А тогда – я просто ждала. Это было невыносимо: он так никогда и не пришел ко мне в больницу, но я не роптала и не ропщу. Со мной были его песни, я ими дышала, ими жила. С ними работала. Это у нас с Юркой общее: постоянная работа с людьми.
Медперсонал использовал мою энергию на полную катушку. Старшей медсестре я писала рефераты по марксистско-ленинской философии (она училась на каких-то курсах), проводила политинформации, концерты, заведующей отделения (уже другой, сменившейся) помогала внедрять что-то вроде системы Макаренко в жизнь психбольницы. В качестве председателя совета больных проводила с ней по субботам, в ее выходной, общие собрания, следила за графиком производственных работ в мастерских, в отделении, в столовой какого-то завода...
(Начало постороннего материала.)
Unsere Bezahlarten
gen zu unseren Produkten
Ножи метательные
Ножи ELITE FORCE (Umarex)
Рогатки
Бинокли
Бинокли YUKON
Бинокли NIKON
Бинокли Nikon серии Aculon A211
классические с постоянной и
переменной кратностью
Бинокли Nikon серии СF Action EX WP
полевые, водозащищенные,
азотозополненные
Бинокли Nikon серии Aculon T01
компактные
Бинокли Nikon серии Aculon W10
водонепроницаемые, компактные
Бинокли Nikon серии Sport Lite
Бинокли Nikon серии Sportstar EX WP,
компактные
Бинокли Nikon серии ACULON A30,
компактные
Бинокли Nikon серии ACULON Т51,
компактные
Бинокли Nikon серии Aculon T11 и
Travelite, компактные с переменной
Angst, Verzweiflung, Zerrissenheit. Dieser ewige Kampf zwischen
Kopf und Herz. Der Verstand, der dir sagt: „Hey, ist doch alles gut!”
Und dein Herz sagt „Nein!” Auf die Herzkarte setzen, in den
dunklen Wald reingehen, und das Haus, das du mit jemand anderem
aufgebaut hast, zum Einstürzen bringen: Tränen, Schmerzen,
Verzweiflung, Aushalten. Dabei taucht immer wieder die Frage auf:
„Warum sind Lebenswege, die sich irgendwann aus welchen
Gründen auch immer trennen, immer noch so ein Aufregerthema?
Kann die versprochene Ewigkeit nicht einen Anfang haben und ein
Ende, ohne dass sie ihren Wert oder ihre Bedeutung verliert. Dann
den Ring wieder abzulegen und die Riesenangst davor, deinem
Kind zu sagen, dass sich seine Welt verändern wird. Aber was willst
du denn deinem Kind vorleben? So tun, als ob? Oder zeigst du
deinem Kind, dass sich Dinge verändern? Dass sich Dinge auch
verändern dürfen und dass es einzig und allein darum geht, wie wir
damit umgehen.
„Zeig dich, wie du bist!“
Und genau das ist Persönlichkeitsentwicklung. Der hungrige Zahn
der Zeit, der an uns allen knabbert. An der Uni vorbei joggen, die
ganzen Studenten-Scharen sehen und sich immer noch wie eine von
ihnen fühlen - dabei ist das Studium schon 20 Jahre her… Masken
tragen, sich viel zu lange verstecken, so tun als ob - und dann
При советской власти у каждого отделения психбольниц был свой производственный план, который нужно было выполнять за чисто символическую плату, да еще и участвовать в соцсоревновании. План этот съедал у медперсонала не меньше сил, чем само лечение. А для больных... Какой кретин назвал это трудотерапией?
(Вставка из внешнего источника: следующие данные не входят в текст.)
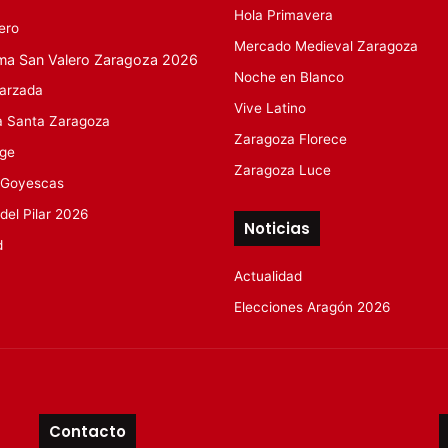
Hola Primavera
ero
Mercado Medieval Zaragoza
ma San Valero Zaragoza 2026
Noche en Blanco
arzada
Vive Latino
 Santa Zaragoza
Zaragoza Florece
rge
Zaragoza Luce
 Goyescas
 del Pilar 2026
Noticias
d
Actualidad
Elecciones Aragón 2026
Contacto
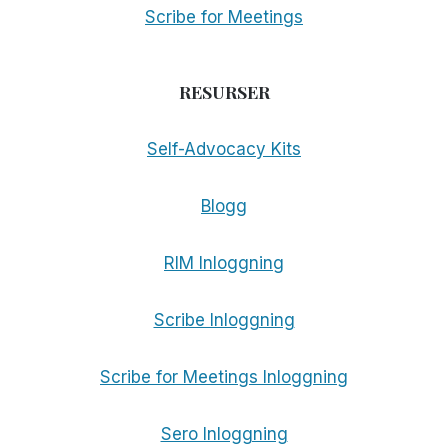
Scribe for Meetings
RESURSER
Self-Advocacy Kits
Blogg
RIM Inloggning
Scribe Inloggning
Scribe for Meetings Inloggning
Sero Inloggning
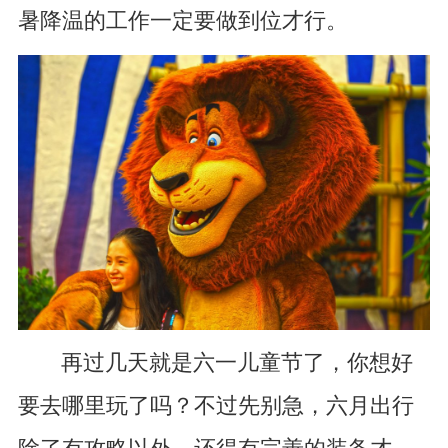
暑降温的工作一定要做到位才行。
再过几天就是六一儿童节了，你想好
要去哪里玩了吗？不过先别急，六月出行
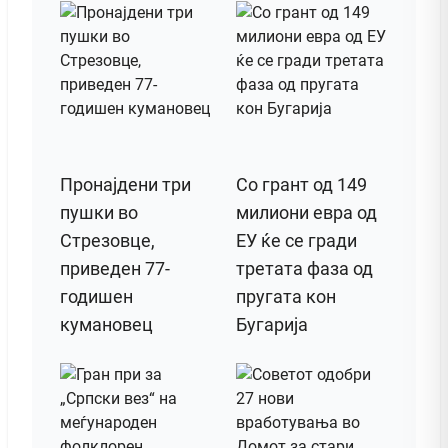
Пронајдени три
Со грант од 149
пушки во
милиони евра од
Стрезовце,
ЕУ ќе се гради
приведен 77-
третата фаза од
годишен
пругата кон
кумановец
Бугарија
Пациентам психбольниц нужен не монотонный, скучный труд по склеиванию коробочек, продергиванию резинок в пластмассовые козырьки от солнца, клепанию металлических изделий в мастерских и мытью полов в заводской столовой, а – творчество. Ведь по преимуществу все, лежащие в этих больницах, обладают мощной фантазией, воображением. Это понимал Ганнушкин в начале века. В нашем отделении сохранился его бывший кабинет, отданный уже в нынешнее время под комнату свиданий с посетителями. Сохранился огромный дубовый стол, старинный рояль, пальмы в кадках и совершенно завороживший меня громадный шкаф темного дерева со стеклянными дверцами. Там, за стеклом, стояли игрушки, мастерски выполненные: тряпичные фигурки людей и зверей. Куклы в платьях крестьян, рабочих, купчих. Продукция больных начала двадцатого века. Ганнушкин знал свое дело. Не понимаю, почему в отечественной официальной психиатрии, в отличие от зарубежной, почти не практикуется терапия искусством, творчеством? Наверное, просто денег не хватает. Этот шкаф служил мне местом отдохновения. В душе оживала песня Юры: «Мы души игрушек, заброшенных вами когда-то».